Retroviral infection and generation of Parkin-flag stable cell lines

To generate Parkin-flag retroviruses, HEK 293 T cells were plated at 2 M cells/100-mm-diameter tissue culture dishes and transfected with the pN8E VSGV, Gag-pol packaging vectors and the retroviral vector (empty or containing Parkin-flag) by PEI (Polyscience) direct transfection. At 5 h post-transfection, the medium was replaced with fresh DMEM containing 10% FBS, and cells were grown for an additional 24 h, before the transfection was repeated. After 24 h, the conditioned medium containing recombinant retroviruses was collected and filtered through 0.45 μm-pore-size filters. Samples of these supernatants were applied immediately to MEFs cells, which had been plated 18 h before infection at a density of 10^5 cells/60-mm-diameter tissue culture dishes. Polybrene (Polyscience) was added to a final concentration of 6 μg/ml, and the supernatants were incubated with the cells for 24 h. After infection, the cells were placed in fresh growth medium and cultured in DMEM culture medium. Selection with 200 μg of Hygromycin B/ml (Sigma-Aldrich) was initiated 24 h after infection. After about 15 days, cells were expanded.

Immunofluorescence (IF)

For Ubiquitin-TOM20 immunostaining, MEFs transiently expressing constitutively active CaN or corresponding empty vector were pretreated with 50 µM proteasome inhibitor Mg132 (Sigma-Aldrich) for 30 min. Cells were then fixed with 4% PFA in PBS for 15 min at room temperature, permeabilized with 0,1% Triton X-100 in PBS, and blocked with BSA 4% in PBS supplemented with 0,05% Tween20. Cells were incubated overnight with the following antibodies: Ubiquitin (1:100; Enzo Life Science; BML-PW8810) and TOM20 (1:200; Santa Cruz; sc-11415). Cells were washed three times in PBS supplemented with 0,05% Tween20 and subsequently incubated with the corresponding Alexa secondary antibodies (Thermo Fisher Scientific).

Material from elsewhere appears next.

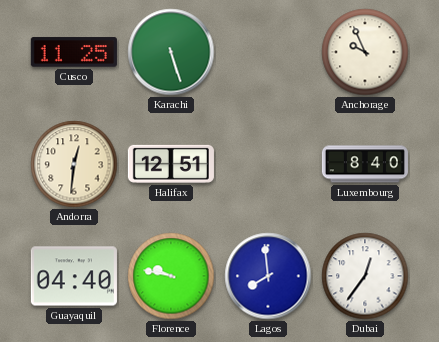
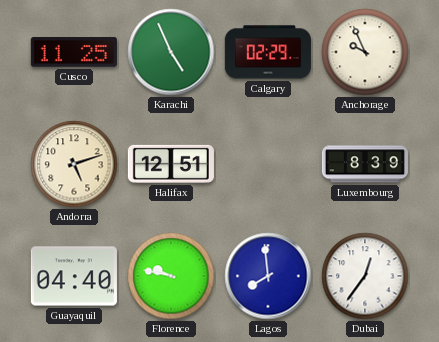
Karachi: 5:27 -> 4:56
Calgary: none -> 02:29
Andorra: 12:31 -> 5:12
Luxembourg: 8:40 -> 8:39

For GFP TAB2 NZF (k63 linked ubiquitin chain binding probe)-mitoRFP co-localization experiment, MEF cells stably expressing Parkin FLAG were plated on coverslips in 24 well plates in 500 ul of complete media, and transfected with mitoRFP, GFP TAB2 NZF, kindly provided by Prof. Ivan Dikic (Institute of Biochemistry II, Goethe University School of Medicine, Theodor-Stern-Kai 7, 60590 Frankfurt am Main, Germany) and either with empty vector (pcDDNA3.1+pDCR) or constitutive active CaN (CanB+CnA) by using Lipofectamine 2000. After 48 h of transfection one group was treated with 10□M of CCCP for 3 hr. After completion of the experiment, cells were rinsed with PBS and then fixed with 3.7–4% paraformaldehyde pH (7.4) for 20 min at room temperature, and permeabilised with 0.2% Triton X-100 in PBS for 15 min, blocked with 3% bovine serum albumin in PBST (PBS with 0.1% Triton X-100) for 30 min at room temperature, and subsequently incubated with anti-Parkin (1:200 Sc32282), and corresponding Alexa Fluor 647 conjugated secondary antibody (Thermo Fisher Scientific). High-resolution confocal 3D images (z steps 200 nm) were acquired sequentially using ZEN3 software on Laser scanning confocal microscope (Zeiss LSM 900 confocal microscope system) equipped with X100 /1.4 NA oil immersion objective with excitation laser 647, 561, and 488 and emission filters Alexa Fluor 647, Alexa fluor 568 and eGFP respectively. All images were processed with Fiji (National Institute of Health, Bethesda, MD). Colocalisation analysis was performed on stacked images with Coloc2 plugin using ROI, and percentage of colocalisation was calculated from Menders’ coefficients following Bolte S. et al. [124] Background subtraction was performed with rolling ball radius of 50 pixels before analysis.

Imaging

For confocal imaging experiments of Parkin localization, transfected MEFs cells were seeded onto round glass coverslips. Cells were co-transfected with mCherry-Parkin and mito-YFP. When indicated, cells where cotransfected with CnB, the regulatory Calcineurin (Cn) domain, plus ΔCnA (constitutively active Cn) or ΔCnAH151Q (dominant negative mutant of Cn), and/or one of the Ubiquitin constructs (Ub or UbS65E). These constructs were then excited using 561 nm or 488 nm laser and using a UPlanSApo 60x/1.35 objective (iMIC Andromeda) or Plan Apochromat 100x/1.4 objective (ZEISS LSM900 Airyscan2). Stack of images separated by 0.2μm along the z-axis were acquired. Image analysis was performed using ImageJ. The quantification was performed as calculation of the percentage of cells with Parkin puncta on mitochondria or through an ImageJ plugin for colocalization quantification (see the following paragraph for details).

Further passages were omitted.